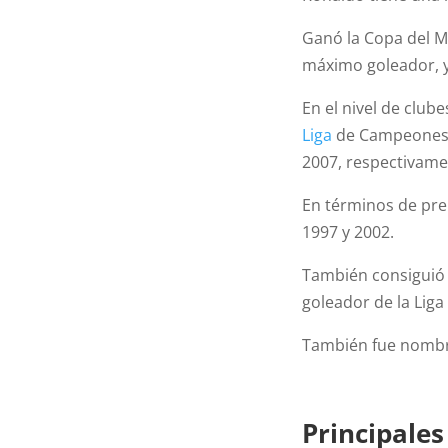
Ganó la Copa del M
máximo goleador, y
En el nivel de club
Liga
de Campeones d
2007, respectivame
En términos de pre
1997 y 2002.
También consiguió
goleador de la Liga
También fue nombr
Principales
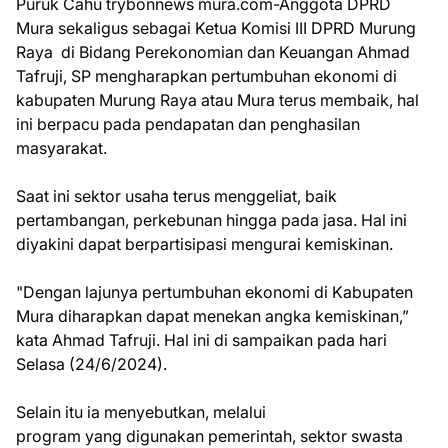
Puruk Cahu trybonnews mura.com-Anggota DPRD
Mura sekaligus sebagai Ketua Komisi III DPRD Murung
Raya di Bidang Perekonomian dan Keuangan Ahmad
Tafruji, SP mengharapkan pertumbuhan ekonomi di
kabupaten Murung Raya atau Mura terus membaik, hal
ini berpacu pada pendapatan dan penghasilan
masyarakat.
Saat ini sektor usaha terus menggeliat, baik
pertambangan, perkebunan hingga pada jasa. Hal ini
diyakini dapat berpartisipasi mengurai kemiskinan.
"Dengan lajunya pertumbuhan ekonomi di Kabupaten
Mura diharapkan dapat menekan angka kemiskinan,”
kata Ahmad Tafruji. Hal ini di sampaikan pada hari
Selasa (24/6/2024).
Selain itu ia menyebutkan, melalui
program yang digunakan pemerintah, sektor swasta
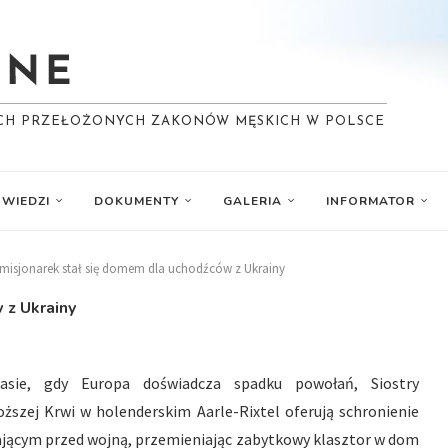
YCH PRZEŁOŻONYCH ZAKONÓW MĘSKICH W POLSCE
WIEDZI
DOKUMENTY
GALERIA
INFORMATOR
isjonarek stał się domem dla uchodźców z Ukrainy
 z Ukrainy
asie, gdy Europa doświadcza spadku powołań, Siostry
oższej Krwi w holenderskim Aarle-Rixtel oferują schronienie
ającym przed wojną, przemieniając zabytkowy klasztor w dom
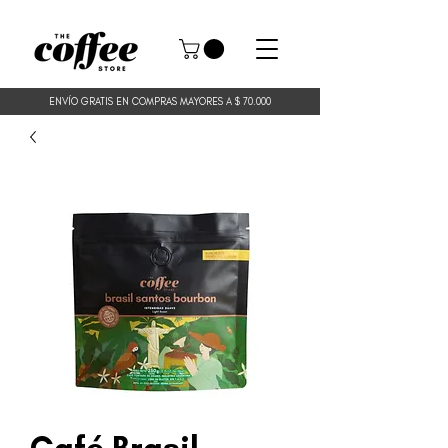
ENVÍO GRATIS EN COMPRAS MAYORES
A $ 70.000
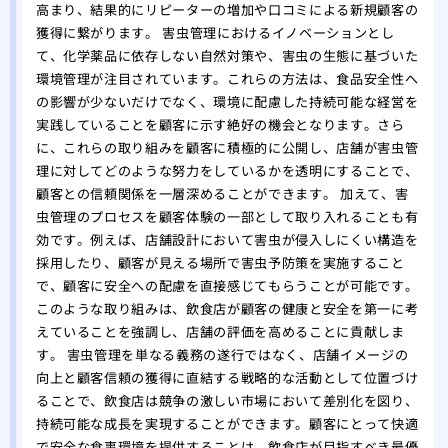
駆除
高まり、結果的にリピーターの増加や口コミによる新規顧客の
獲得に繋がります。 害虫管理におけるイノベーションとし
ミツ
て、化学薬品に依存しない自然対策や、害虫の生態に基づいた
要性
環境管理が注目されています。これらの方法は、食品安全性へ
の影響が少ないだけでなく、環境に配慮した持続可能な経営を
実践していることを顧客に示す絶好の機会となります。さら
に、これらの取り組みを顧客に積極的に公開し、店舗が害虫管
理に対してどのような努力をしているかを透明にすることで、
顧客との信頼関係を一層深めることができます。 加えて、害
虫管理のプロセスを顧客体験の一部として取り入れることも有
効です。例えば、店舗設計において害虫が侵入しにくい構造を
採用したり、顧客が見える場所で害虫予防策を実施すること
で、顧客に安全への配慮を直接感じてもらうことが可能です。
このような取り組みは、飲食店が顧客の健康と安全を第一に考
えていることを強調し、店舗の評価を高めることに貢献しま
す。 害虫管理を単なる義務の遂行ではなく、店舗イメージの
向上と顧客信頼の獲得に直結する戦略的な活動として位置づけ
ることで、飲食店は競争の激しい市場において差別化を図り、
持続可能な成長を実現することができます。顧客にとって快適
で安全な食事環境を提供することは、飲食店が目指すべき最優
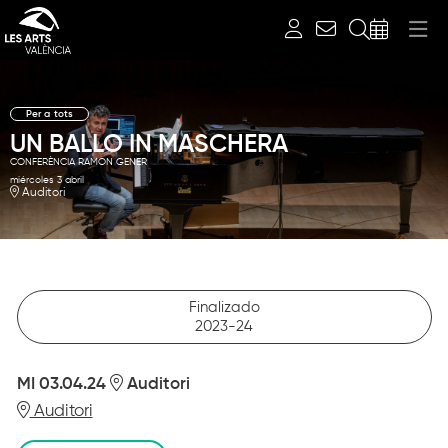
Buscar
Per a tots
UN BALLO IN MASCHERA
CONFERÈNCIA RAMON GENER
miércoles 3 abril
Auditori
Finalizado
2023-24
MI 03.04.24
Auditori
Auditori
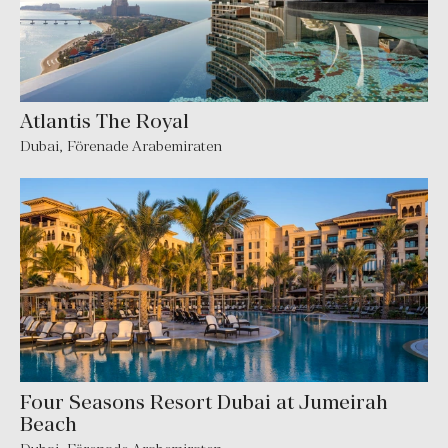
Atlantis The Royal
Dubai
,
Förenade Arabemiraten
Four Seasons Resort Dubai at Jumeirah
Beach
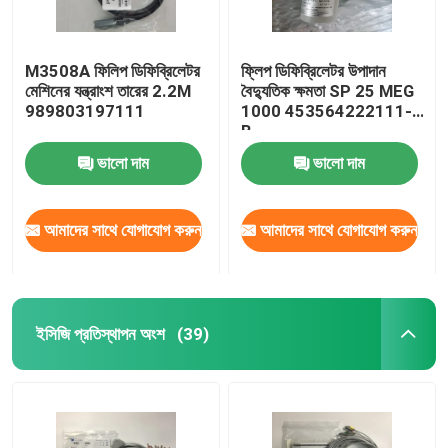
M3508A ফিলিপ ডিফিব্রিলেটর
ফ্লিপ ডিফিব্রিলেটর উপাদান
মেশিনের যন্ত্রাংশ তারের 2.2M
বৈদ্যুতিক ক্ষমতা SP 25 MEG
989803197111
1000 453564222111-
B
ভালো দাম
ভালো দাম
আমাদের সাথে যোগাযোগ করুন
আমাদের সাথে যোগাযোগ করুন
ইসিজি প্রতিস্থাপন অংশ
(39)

○ ○ ○ ○

**Activity:** Starting with the line that has "Principales" and going on through the line that has "diyakini dapat berpartisipasi", transcribe the records above exactly, but skip the pictures.

**Task result:**
Principales
Puruk Cahu trybonnews mura.com-Anggota DPRD
Mura sekaligus sebagai Ketua Komisi III DPRD Murung
Raya di Bidang Perekonomian dan Keuangan Ahmad
Tafruji, SP mengharapkan pertumbuhan ekonomi di
kabupaten Murung Raya atau Mura terus membaik, hal
ini berpacu pada pendapatan dan penghasilan
masyarakat.
Saat ini sektor usaha terus menggeliat, baik
pertambangan, perkebunan hingga pada jasa. Hal ini
diyakini dapat berpartisipasi mengurai kemiskinan.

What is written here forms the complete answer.